Part 2: What conformal prediction guarantees - the theory in plain English
Part 2: What conformal prediction guarantees - the theory in plain English¶
You do not need to read a statistics paper to use conformal prediction correctly. But you do need to understand what the coverage guarantee says, because the FCA may ask about its mathematical basis.
The guarantee¶
Given:
- A trained model
- A calibration dataset drawn from the same distribution as future test data
- A target coverage level 1 - alpha (e.g. 90%)
The conformal predictor produces intervals such that, over repeated test observations:
P(y_new is inside the interval) >= 1 - alpha
This means: if you produce 90% prediction intervals using a correctly calibrated conformal predictor, at least 90% of future observations will fall inside their intervals. The "at least" is precise: the actual coverage is guaranteed to be at least the target, not exactly the target.
What it does NOT guarantee¶
The guarantee is marginal: it applies across all test observations combined.
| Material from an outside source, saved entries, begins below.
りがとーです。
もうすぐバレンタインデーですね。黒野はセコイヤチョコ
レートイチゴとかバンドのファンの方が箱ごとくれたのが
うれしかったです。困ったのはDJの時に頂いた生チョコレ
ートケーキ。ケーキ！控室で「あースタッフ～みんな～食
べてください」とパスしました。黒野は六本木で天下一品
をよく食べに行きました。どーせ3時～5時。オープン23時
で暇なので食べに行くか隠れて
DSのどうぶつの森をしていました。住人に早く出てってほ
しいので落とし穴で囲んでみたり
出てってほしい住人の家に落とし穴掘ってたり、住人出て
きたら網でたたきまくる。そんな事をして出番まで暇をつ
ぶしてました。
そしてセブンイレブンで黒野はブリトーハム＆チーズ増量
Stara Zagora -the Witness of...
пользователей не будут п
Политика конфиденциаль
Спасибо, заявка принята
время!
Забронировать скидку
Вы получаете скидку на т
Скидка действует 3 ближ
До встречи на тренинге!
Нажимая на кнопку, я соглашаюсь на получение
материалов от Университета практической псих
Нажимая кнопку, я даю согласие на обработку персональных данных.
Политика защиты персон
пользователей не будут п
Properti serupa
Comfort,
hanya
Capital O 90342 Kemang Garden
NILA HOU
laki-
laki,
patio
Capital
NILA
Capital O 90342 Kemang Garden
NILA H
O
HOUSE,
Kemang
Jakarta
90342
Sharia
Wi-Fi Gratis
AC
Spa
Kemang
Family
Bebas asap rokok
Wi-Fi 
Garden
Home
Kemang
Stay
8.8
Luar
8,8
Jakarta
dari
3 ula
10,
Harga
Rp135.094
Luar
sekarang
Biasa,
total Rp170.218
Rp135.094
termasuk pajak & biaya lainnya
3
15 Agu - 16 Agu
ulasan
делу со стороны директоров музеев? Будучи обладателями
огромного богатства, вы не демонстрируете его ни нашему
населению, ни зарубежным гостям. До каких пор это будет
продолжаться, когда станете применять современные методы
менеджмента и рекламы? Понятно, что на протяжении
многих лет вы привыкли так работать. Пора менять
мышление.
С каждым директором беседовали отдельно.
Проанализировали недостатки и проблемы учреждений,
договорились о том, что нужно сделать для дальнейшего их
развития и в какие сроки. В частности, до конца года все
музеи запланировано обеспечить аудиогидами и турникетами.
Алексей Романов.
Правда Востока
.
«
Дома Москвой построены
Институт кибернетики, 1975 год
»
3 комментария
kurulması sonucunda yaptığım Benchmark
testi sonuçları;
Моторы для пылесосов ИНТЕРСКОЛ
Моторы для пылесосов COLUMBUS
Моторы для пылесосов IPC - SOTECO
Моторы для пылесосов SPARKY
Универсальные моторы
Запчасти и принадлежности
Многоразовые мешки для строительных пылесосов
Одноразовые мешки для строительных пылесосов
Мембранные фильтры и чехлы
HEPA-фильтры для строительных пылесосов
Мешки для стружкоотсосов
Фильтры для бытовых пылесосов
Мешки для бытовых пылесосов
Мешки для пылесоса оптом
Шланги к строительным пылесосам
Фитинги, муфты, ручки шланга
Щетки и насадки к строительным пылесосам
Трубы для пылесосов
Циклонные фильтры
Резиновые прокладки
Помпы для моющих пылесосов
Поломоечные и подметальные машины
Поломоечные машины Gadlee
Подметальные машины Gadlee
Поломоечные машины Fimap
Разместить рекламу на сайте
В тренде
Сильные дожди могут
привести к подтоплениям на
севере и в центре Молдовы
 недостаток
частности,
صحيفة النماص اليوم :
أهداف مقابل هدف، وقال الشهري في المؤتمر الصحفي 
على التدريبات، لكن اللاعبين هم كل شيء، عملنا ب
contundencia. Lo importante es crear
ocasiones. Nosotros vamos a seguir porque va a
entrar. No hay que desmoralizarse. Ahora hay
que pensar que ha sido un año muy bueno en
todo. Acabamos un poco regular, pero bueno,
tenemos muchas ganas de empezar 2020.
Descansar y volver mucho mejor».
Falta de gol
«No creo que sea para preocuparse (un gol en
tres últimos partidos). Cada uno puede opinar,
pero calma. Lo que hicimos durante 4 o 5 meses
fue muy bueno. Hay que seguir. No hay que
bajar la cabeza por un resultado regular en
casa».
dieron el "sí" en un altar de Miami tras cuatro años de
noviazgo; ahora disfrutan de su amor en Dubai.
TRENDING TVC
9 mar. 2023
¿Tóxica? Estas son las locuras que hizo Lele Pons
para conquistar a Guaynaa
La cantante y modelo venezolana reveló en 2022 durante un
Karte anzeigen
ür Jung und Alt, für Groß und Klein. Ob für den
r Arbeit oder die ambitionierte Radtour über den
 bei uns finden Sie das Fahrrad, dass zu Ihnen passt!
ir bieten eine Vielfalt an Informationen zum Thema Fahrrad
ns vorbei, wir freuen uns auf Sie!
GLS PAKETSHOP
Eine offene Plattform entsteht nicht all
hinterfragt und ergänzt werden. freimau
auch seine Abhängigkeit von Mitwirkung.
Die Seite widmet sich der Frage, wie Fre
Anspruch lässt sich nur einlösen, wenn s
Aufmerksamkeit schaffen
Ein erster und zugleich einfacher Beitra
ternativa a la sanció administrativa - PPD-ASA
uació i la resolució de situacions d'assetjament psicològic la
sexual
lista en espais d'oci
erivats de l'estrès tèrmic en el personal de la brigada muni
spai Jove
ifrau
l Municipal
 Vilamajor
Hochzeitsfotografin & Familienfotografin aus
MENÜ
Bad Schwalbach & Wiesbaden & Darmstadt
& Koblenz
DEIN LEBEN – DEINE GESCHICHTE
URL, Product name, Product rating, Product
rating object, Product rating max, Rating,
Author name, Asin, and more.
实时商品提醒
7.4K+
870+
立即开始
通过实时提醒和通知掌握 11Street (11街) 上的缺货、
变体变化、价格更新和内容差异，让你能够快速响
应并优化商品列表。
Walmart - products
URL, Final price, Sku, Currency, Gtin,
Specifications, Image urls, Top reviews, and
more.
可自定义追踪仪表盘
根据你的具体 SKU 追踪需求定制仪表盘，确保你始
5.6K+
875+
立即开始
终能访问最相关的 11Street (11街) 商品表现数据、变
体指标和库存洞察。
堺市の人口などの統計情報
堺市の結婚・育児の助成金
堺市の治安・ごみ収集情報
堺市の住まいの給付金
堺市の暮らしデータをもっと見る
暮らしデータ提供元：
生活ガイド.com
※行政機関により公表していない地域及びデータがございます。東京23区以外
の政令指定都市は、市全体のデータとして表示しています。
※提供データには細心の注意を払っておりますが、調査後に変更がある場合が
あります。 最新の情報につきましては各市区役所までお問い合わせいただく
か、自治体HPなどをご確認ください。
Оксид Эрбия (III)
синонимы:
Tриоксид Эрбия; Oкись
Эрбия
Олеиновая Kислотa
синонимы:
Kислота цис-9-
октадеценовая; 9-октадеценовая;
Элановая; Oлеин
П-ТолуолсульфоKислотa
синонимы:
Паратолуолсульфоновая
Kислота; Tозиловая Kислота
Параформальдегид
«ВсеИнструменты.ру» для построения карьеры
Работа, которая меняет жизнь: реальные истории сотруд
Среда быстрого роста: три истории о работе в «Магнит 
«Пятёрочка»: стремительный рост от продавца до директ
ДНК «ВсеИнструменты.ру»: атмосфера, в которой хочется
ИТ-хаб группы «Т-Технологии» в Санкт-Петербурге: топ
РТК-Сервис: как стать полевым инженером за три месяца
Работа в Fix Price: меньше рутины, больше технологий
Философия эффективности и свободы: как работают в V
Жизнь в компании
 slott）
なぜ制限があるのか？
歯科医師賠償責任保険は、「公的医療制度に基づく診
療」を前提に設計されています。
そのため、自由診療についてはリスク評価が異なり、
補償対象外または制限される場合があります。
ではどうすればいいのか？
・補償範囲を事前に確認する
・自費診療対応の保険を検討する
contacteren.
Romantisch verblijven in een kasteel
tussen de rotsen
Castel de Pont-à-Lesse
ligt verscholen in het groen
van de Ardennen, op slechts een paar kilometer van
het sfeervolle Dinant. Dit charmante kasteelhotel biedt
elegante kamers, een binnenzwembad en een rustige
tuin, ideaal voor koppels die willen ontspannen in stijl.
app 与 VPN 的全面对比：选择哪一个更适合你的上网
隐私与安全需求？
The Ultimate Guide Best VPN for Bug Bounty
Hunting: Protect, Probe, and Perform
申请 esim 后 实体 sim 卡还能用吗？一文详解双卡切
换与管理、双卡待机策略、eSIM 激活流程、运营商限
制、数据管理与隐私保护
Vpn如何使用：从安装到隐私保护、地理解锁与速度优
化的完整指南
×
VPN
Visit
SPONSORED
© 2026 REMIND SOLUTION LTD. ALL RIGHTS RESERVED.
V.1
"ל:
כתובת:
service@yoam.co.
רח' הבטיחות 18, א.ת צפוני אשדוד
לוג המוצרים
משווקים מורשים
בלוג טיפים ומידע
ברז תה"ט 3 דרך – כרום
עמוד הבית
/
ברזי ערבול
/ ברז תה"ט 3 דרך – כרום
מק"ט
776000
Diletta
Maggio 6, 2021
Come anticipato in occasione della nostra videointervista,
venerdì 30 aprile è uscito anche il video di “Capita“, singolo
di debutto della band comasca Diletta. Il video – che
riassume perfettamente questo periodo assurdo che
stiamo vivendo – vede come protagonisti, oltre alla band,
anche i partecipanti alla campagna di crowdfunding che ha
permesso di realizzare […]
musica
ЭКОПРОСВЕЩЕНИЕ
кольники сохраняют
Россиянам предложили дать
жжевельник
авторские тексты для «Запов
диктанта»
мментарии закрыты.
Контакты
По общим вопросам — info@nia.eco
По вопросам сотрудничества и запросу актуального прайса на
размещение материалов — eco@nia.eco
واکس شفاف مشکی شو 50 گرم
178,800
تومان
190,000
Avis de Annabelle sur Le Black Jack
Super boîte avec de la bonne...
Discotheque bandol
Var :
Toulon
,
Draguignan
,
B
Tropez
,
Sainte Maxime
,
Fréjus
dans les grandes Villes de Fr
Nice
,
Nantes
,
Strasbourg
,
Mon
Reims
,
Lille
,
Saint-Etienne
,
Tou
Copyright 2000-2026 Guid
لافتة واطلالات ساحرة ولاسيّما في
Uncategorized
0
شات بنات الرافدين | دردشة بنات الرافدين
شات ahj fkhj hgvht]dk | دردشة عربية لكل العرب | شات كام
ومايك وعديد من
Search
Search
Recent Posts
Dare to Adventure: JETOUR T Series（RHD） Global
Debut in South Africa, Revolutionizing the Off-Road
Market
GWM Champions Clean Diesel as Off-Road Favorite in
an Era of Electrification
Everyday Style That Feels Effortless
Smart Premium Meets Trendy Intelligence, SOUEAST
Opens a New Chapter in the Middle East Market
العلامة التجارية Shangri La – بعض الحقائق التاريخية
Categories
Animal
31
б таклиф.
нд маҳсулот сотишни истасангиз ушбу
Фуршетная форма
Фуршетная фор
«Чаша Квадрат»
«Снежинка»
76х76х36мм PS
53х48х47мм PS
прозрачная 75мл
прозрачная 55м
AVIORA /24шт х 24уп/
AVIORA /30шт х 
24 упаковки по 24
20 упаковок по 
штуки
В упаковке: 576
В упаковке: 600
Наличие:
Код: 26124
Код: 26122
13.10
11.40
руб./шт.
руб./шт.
It does not say that 90% of young drivers will be covered, or 90% of high-vehicle-group policies will be covered. Without additional care, the intervals could achieve 99% coverage in the bottom risk decile and only 72% in the top decile, and the marginal number is still 90%.
For insurance this is unacceptable. The top decile of risks - the ones contributing most to reserve uncertainty and the most likely to generate large adverse outcomes - is where we most need reliable coverage. A reserve range that achieves 90% coverage across the whole portfolio but only 72% coverage for the largest risks is not useful for the reserving team.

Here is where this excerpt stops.